WILLIAM HOWARD TAFT, 27th US President, 1909-13
On October 4, 1994 in Morin Heights, a small ski resort near Montreal in Canada, the fire brigade was called out to a burning condominium, beside which they discovered the remains of two badly charred bodies. Initially investigators, who had run a quick check on the building’s registered owners, thought the two bodies were most likely those of Joseph Di Mambro and Luc Jouret. Di Mambro, it later transpired, was the leader of a secretive sect, known as the Order of the Solar Temple, while Luc Jouret was Di Mambro’s right-hand man, a self-styled prophet whose main role was to recruit new members to the cult. But, as an autopsy later confirmed, neither body belonged to these two men; indeed one of the corpses was that of a woman. So perhaps investigators were looking at the bodies of the couple that were renting the condominium? This theory was also quickly dismissed when fire-fighters, having extinguished the flames inside the building, went in to investigate. On close inspection of the rooms, three further corpses were discovered hidden at the back of a wardrobe – those of a man, a woman and a child. But the grisly horror of the scene did not stop there, for all three bodies were found to be covered in blood. The corpses were those of the property’s tenants: Tony Dutoit, Nicki Dutoit and their child, a baby boy called Christopher-Emmanuel. It was quickly established that, rather than dying from the fire, all three had been stabbed to death – Tony a total of fifty times in the back, Nicki several times in the back, chest and neck, and finally Christopher-Emmanuel (who was only three months old), six times in the chest with what appeared to have been a wooden stake. Police put their time of death at a minimum of four days prior to the outbreak of the fire, so it would seem that the murderer had stored their bodies before deciding to burn down the building. But what of the other two corpses? Who were they – the people who had murdered the Dutoits, or yet more victims of a multiple killer?
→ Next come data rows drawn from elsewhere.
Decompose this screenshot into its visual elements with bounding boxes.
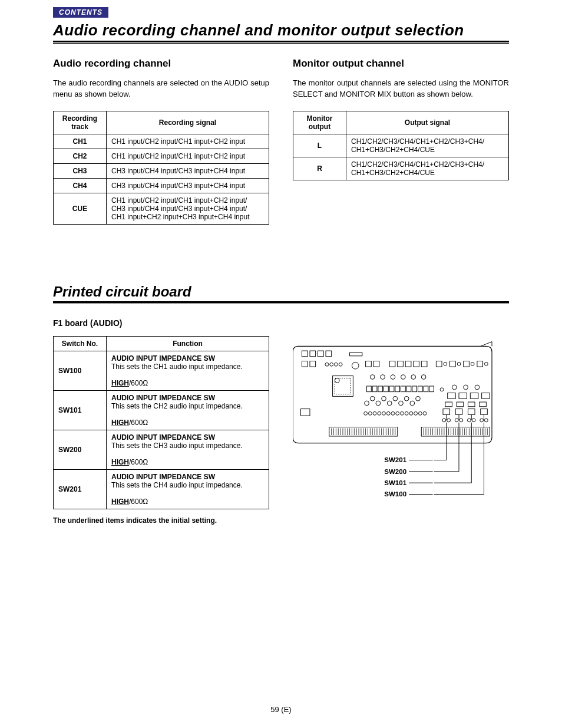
svg-point-24 — [471, 362, 474, 365]
sw201-shape — [442, 409, 451, 421]
svg-rect-41 — [395, 386, 400, 392]
cell-func: AUDIO INPUT IMPEDANCE SW This sets the C… — [107, 430, 269, 469]
title-rule — [53, 41, 509, 44]
sw101-shape — [467, 409, 475, 421]
svg-rect-47 — [429, 386, 434, 392]
svg-point-50 — [464, 385, 468, 390]
svg-rect-52 — [448, 393, 456, 398]
svg-point-26 — [484, 362, 488, 365]
columns-top: Audio recording channel The audio record… — [53, 58, 509, 225]
cell-func: AUDIO INPUT IMPEDANCE SW This sets the C… — [107, 469, 269, 509]
rec-th-signal: Recording signal — [107, 111, 269, 134]
func-setting-rest: /600Ω — [129, 379, 148, 387]
contents-tab[interactable]: CONTENTS — [53, 7, 108, 18]
svg-point-77 — [391, 411, 395, 415]
cell-signal: CH1 input/CH2 input/CH1 input+CH2 input — [107, 149, 269, 163]
svg-point-51 — [475, 385, 480, 390]
board-figure-column: SW201 SW200 SW101 SW100 — [293, 336, 509, 525]
svg-rect-21 — [450, 361, 456, 367]
label-sw100: SW100 — [384, 490, 406, 498]
svg-point-83 — [418, 411, 422, 415]
cell-swno: SW100 — [54, 351, 107, 390]
table-row: SW100 AUDIO INPUT IMPEDANCE SW This sets… — [54, 351, 269, 390]
f1-heading: F1 board (AUDIO) — [53, 318, 509, 328]
func-title: AUDIO INPUT IMPEDANCE SW — [111, 394, 264, 402]
func-setting: HIGH/600Ω — [111, 419, 148, 427]
func-setting: HIGH/600Ω — [111, 379, 148, 387]
func-setting: HIGH/600Ω — [111, 498, 148, 506]
svg-rect-14 — [389, 361, 395, 367]
pcb-diagram: SW201 SW200 SW101 SW100 — [293, 336, 509, 518]
svg-rect-40 — [389, 386, 394, 392]
page: { "tab_label": "CONTENTS", "title1": "Au… — [0, 0, 562, 728]
cell-func: AUDIO INPUT IMPEDANCE SW This sets the C… — [107, 351, 269, 390]
svg-point-81 — [409, 411, 413, 415]
cell-track: CH2 — [54, 149, 107, 163]
sw200-shape — [455, 409, 463, 421]
svg-point-35 — [421, 374, 426, 379]
cell-signal: CH3 input/CH4 input/CH3 input+CH4 input — [107, 178, 269, 193]
table-row: CH3 CH3 input/CH4 input/CH3 input+CH4 in… — [54, 163, 269, 178]
func-desc: This sets the CH2 audio input impedance. — [111, 402, 264, 410]
svg-point-30 — [370, 374, 375, 379]
cell-track: CH3 — [54, 163, 107, 178]
table-row: SW200 AUDIO INPUT IMPEDANCE SW This sets… — [54, 430, 269, 469]
svg-rect-53 — [459, 393, 467, 398]
svg-point-11 — [352, 362, 359, 369]
svg-point-92 — [459, 419, 463, 422]
right-paragraph: The monitor output channels are selected… — [293, 78, 509, 100]
svg-point-49 — [452, 385, 457, 390]
label-sw200: SW200 — [384, 467, 406, 475]
table-row: SW101 AUDIO INPUT IMPEDANCE SW This sets… — [54, 390, 269, 430]
func-setting-rest: /600Ω — [129, 458, 148, 466]
svg-rect-2 — [318, 351, 323, 357]
svg-point-91 — [455, 419, 458, 422]
svg-point-80 — [405, 411, 408, 415]
svg-point-95 — [467, 419, 471, 422]
right-heading: Monitor output channel — [293, 58, 509, 70]
cell-output: L — [293, 134, 346, 157]
rec-th-track: Recording track — [54, 111, 107, 134]
func-desc: This sets the CH3 audio input impedance. — [111, 442, 264, 450]
switch-column: Switch No. Function SW100 AUDIO INPUT IM… — [53, 336, 269, 525]
sw100-shape — [480, 409, 488, 421]
svg-point-96 — [472, 419, 475, 422]
svg-rect-36 — [367, 386, 372, 392]
svg-point-8 — [330, 363, 333, 366]
func-title: AUDIO INPUT IMPEDANCE SW — [111, 433, 264, 442]
svg-point-10 — [339, 363, 342, 366]
svg-point-57 — [370, 396, 375, 401]
svg-rect-1 — [310, 351, 316, 357]
right-column: Monitor output channel The monitor outpu… — [293, 58, 509, 225]
svg-point-48 — [440, 388, 444, 391]
svg-point-60 — [387, 401, 392, 406]
svg-rect-0 — [302, 351, 308, 357]
cell-track: CUE — [54, 193, 107, 224]
svg-point-32 — [391, 374, 395, 379]
func-setting-rest: /600Ω — [129, 498, 148, 506]
cell-signal: CH1/CH2/CH3/CH4/CH1+CH2/CH3+CH4/ CH1+CH3… — [346, 134, 509, 157]
label-sw201: SW201 — [384, 456, 407, 463]
recording-table: Recording track Recording signal CH1 CH1… — [53, 111, 269, 225]
svg-point-100 — [484, 419, 488, 422]
svg-rect-44 — [412, 386, 417, 392]
svg-rect-67 — [457, 402, 464, 407]
table-row: SW201 AUDIO INPUT IMPEDANCE SW This sets… — [54, 469, 269, 509]
svg-point-34 — [411, 374, 416, 379]
func-setting-rest: /600Ω — [129, 419, 148, 427]
svg-point-22 — [457, 362, 461, 365]
svg-rect-6 — [310, 361, 316, 367]
table-row: CUE CH1 input/CH2 input/CH1 input+CH2 in… — [54, 193, 269, 224]
svg-point-73 — [373, 411, 376, 415]
mon-th-output: Monitor output — [293, 111, 346, 134]
svg-point-64 — [410, 401, 415, 406]
svg-point-59 — [382, 396, 386, 401]
func-desc: This sets the CH1 audio input impedance. — [111, 363, 264, 371]
svg-rect-70 — [301, 409, 310, 416]
cell-func: AUDIO INPUT IMPEDANCE SW This sets the C… — [107, 390, 269, 430]
svg-point-65 — [416, 396, 421, 401]
label-sw101: SW101 — [384, 479, 407, 486]
svg-point-79 — [401, 411, 404, 415]
svg-rect-66 — [445, 402, 452, 407]
svg-rect-15 — [398, 361, 404, 367]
The police were baffled, although early on they did make one crucial discovery: that the Dutoits had been members of the Order of the Solar Temple. Police also learned of a rumor that the leader of the order, Joseph Di Mambro, had sent out assassins to murder the Dutoits’ baby boy because he believed Christopher- Emmanuel to be the anti-Christ. Arrest warrants were issued for both Di Mambro and Luc Jouret but, unsurprisingly, the pair were nowhere to be found.
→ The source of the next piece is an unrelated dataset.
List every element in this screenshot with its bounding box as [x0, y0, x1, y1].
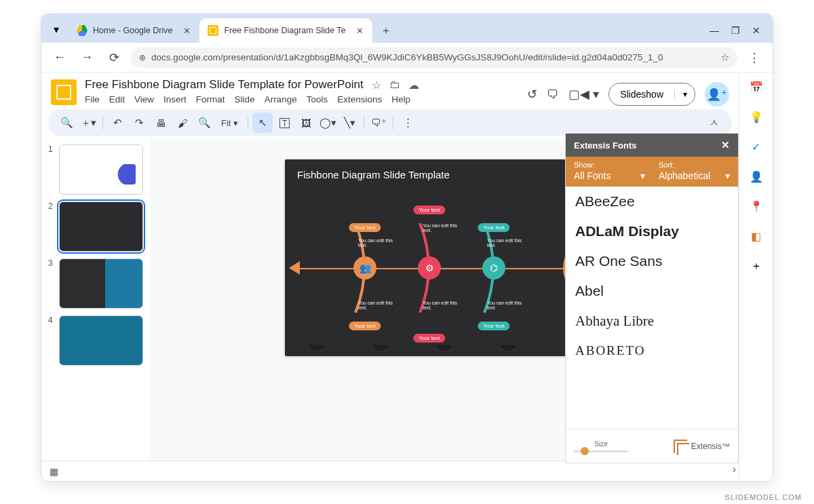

Meanwhile, across the Atlantic in Switzerland, more fires were breaking out, fires which no one at first had cause to suspect might be connected to the murders in Canada.
At midnight on October 4, 1994, less than a day after the Morin Heights’ deaths, Swiss fire-fighters were called to the home of an elderly farmer, Albert Giacobino, who lived near the tiny ski resort of Chiery. On entering the burning building, Giacobino’s body was found slumped across the kitchen table with a plastic bag over his head. Investigators initially concluded that he had committed suicide, however, on closer inspection, it was discovered that Giacobino had been shot in the head. Police also discovered that the farmhouse and outlying buildings were peppered with incendiary devices. It all seemed very strange, but the Swiss authorities could not even guess at this point just how sinister these findings really were. One of the outlying buildings appeared to have been turned into a meeting room inside which belongings lay scattered about, although there was no sign of the owners of these items. Then one of the investigators, realizing that the building seemed much larger from the outside than it looked inside, started searching for a hidden door or panel. Suddenly all was revealed: an entire section of wall was found to slide back, on the other side of which lay a secret chamber decorated from floor to ceiling with scarlet furnishings. To the investigator’s horror, in the middle of the floor lay eighteen corpses, arranged in a circle with their feet in the middle and their heads towards the outside. Many of the corpses were dressed in what appeared to be red, gold and black ceremonial capes, and some had plastic bags over their heads. A second secret room or chamber was then discovered in which lay another three corpses. There was a great deal of blood in both rooms, indicating that many of the victims had been shot. Forensic specialists estimated the time of death to have been on October 3, at around the same time as the Canadian murders had occurred, allowing for the time difference. Serge Thierren, one of the many investigators who attended the farmhouse massacre, described it thus:
It was a horrible scene. Some of the bodies were in the chapel, in the basement and some in what looked like a conference room with a round table. There were empty champagne bottles lying on the floor.1
Tragically, there were further such deaths to come only two days later. In another Swiss ski resort, Granges-sur-Salvan, located a little over 100 miles away from Chiery, the fire department was called out to deal with a fire in three adjacent chalets. On entering the buildings twenty-five corpses were discovered (including three teenagers and four children), many of whom had been shot in the head several times. The obvious conclusion was that the two tragedies were closely related, but what was the link? The answer to that came when all of the dead from both incidents were identified through dental records and discovered to have belonged to the Order of the Solar Temple. Autopsies also revealed that only fifteen out of the forty-seven had been willing suicides. An international search for the leaders of this now murderous cult was swiftly launched.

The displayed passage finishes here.